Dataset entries
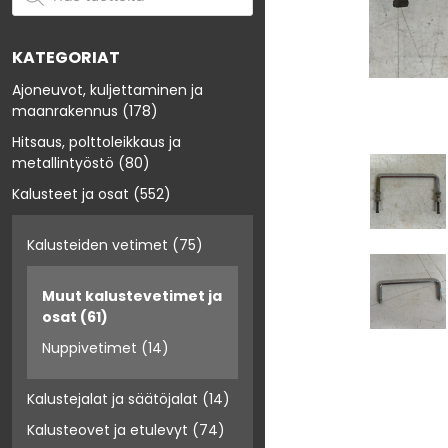
KATEGORIAT
Ajoneuvot, kuljettaminen ja
maanrakennus
(178)
Hitsaus, polttoleikkaus ja
metallintyöstö
(80)
Kalusteet ja osat
(552)
Kalusteiden vetimet
(75)
Muut kalustevetimet ja
osat
(61)
Nuppivetimet
(14)
Kalustejalat ja säätöjalat
(14)
Kalusteovet ja etulevyt
(74)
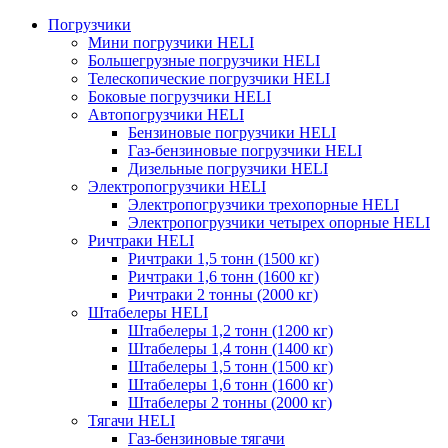
Погрузчики
Мини погрузчики HELI
Большегрузные погрузчики HELI
Телескопические погрузчики HELI
Боковые погрузчики HELI
Автопогрузчики HELI
Бензиновые погрузчики HELI
Газ-бензиновые погрузчики HELI
Дизельные погрузчики HELI
Электропогрузчики HELI
Электропогрузчики трехопорные HELI
Электропогрузчики четырех опорные HELI
Ричтраки HELI
Ричтраки 1,5 тонн (1500 кг)
Ричтраки 1,6 тонн (1600 кг)
Ричтраки 2 тонны (2000 кг)
Штабелеры HELI
Штабелеры 1,2 тонн (1200 кг)
Штабелеры 1,4 тонн (1400 кг)
Штабелеры 1,5 тонн (1500 кг)
Штабелеры 1,6 тонн (1600 кг)
Штабелеры 2 тонны (2000 кг)
Тягачи HELI
Газ-бензиновые тягачи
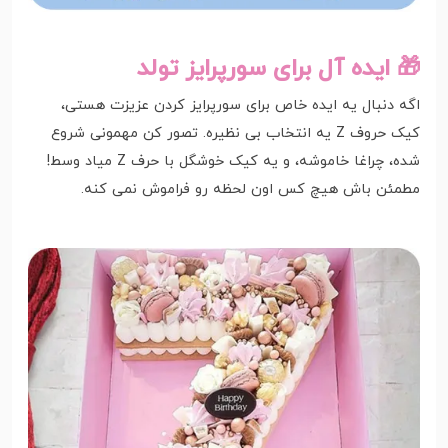
🎁 ایده آل برای سورپرایز تولد
اگه دنبال یه ایده خاص برای سورپرایز کردن عزیزت هستی،
کیک حروف Z یه انتخاب بی نظیره. تصور کن مهمونی شروع
شده، چراغا خاموشه، و یه کیک خوشگل با حرف Z میاد وسط!
مطمئن باش هیچ کس اون لحظه رو فراموش نمی کنه.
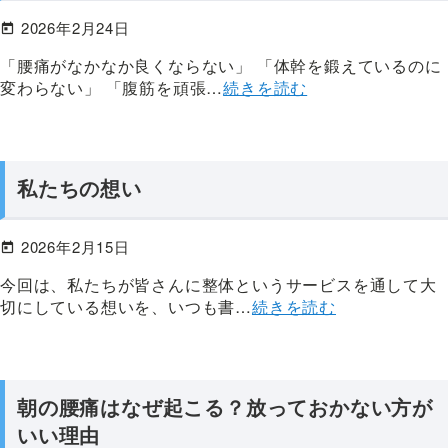
か
2026年2月24日
ず
ま
「腰痛がなかなか良くならない」 「体幹を鍛えているのに
変わらない」 「腹筋を頑張…
続きを読む
整
体
院
に
お
私たちの想い
越
し
2026年2月15日
く
今回は、私たちが皆さんに整体というサービスを通して大
だ
切にしている想いを、いつも書…
続きを読む
さ
い
【腰・
首
朝の腰痛はなぜ起こる？放っておかない方が
肩・
いい理由
膝・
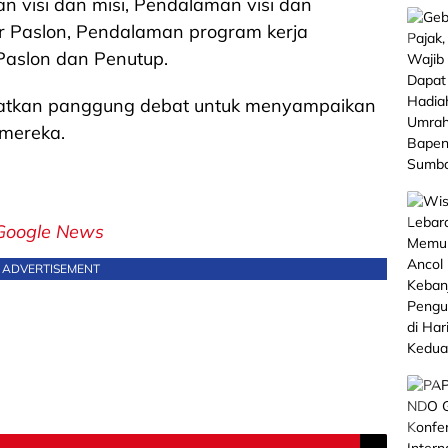
visi dan misi, Pendalaman visi dan
r Paslon, Pendalaman program kerja
Paslon dan Penutup.
atkan panggung debat untuk menyampaikan
 mereka.
Google News
ADVERTISEMENT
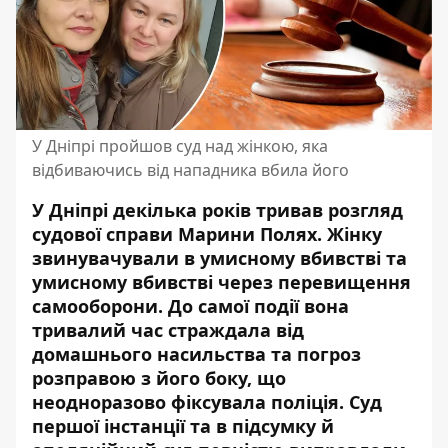
У Дніпрі пройшов суд над жінкою, яка
відбиваючись від нападника вбила його
У Дніпрі декілька років тривав розгляд
судової справи Марини Полях. Жінку
звинувачували в умисному вбивстві та
умисному вбивстві через перевищення
самооборони. До самої події вона
тривалий час страждала від
домашнього насильства та погроз
розправою з його боку, що
неодноразово фіксувала поліція.
Суд
першої інстанції
та в підсумку й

● **Task statement**
The answer must consist only of the lines from the beginning of the entries above through the line that holds "Электропогрузчики четырех опорные HELI", reproduced exactly and without pictures.

● **Solved problem**
KATEGORIAT
Ajoneuvot, kuljettaminen ja
maanrakennus
(178)
Hitsaus, polttoleikkaus ja
metallintyöstö
(80)
Kalusteet ja osat
(552)
Kalusteiden vetimet
(75)
Muut kalustevetimet ja
osat
(61)
Nuppivetimet
(14)
Kalustejalat ja säätöjalat
(14)
Kalusteovet ja etulevyt
(74)
Погрузчики
Мини погрузчики HELI
Большегрузные погрузчики HELI
Телескопические погрузчики HELI
Боковые погрузчики HELI
Автопогрузчики HELI
Бензиновые погрузчики HELI
Газ-бензиновые погрузчики HELI
Дизельные погрузчики HELI
Электропогрузчики HELI
Электропогрузчики трехопорные HELI
Электропогрузчики четырех опорные HELI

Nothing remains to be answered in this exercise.